If you take more Dostinex than you should

Get in touch with your doctor immediately, go to the nearest emergency service or consult the Toxicological Information Service, phone 91 562 04 20.

If you have taken more Dostinex than you should, the following symptoms may appear: nausea, vomiting, stomach discomfort, low blood pressure, and alterations in thought or perception.

If you forget to take Dostinex

Do not take a double dose to compensate for the missed doses.

If you interrupt treatment with Dostinex

Do not stop treatment before your doctor tells you to, as the desired effect will not be achieved.

If you have any other doubts about the use of this medication, ask your doctor or pharmacist.

Like all medicines, Dostinex may cause side effects, although not everyone will experience them.

Very common side effects (may affect more than one in 10 patients):

• Dizziness
• Dizziness
• Headache
• Abdominal pain
• Uncomfortable stomach (dyspepsia), stomach inflammation (gastritis)
• Nausea
• Weakness (asthenia) and fatigue
• Alterations in heart valve function (cardiac valvulopathy), inflammation of the membranes covering the heart (pericarditis), and accumulation of fluid in the membranes covering the heart (pericardial effusion)

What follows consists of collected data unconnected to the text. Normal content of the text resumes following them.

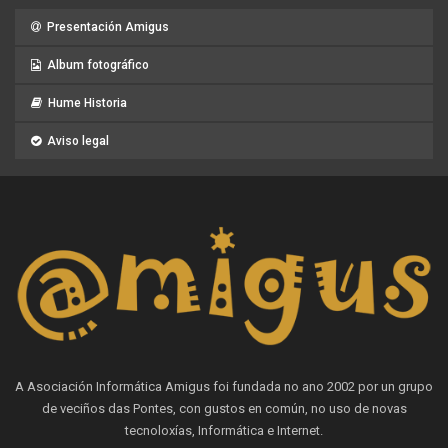
Presentación Amigus
Album fotográfico
Hume Historia
Aviso legal
A Asociación Informática Amigus foi fundada no ano 2002 por un grupo
de veciños das Pontes, con gustos en común, no uso de novas
tecnoloxías, Informática e Internet.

Common side effects (may affect up to one in 10 patients):

• Decreased blood pressure in patients on long-term treatment
• Decreased blood pressure when changing position (postural hypotension)
• Sleepiness (somnolence)
• Decreased blood pressure without symptoms
• Depression
• Hot flushes
• Constipation
• Vomiting
• Breast pain

Rare side effects (may affect up to one in 100 patients):

• Narrowing of the blood vessels in the fingers (digital vasospasm) and fainting
• Cramps in the legs
• Decreased hemoglobin values after menstruation restoration in amenorrheic women
• Transient loss of vision affecting half of the visual field (transient hemianopsia)
• Sudden loss of consciousness (syncope)
• Abnormal heart rhythm (palpitations)
• Nasal bleeding (epistaxis)
• Prickling sensation (paresthesia)
• Increased libido
• Sensation of difficulty breathing (dyspnea)
• Hair loss (alopecia)
• Rash
• Fluid retention (edema)
• Exaggerated allergic reaction (hypersensitivity reaction)
• Fibrosis formation in some organs, including the lung
• Accumulation of fluid in the membranes covering the lung (pleural effusion)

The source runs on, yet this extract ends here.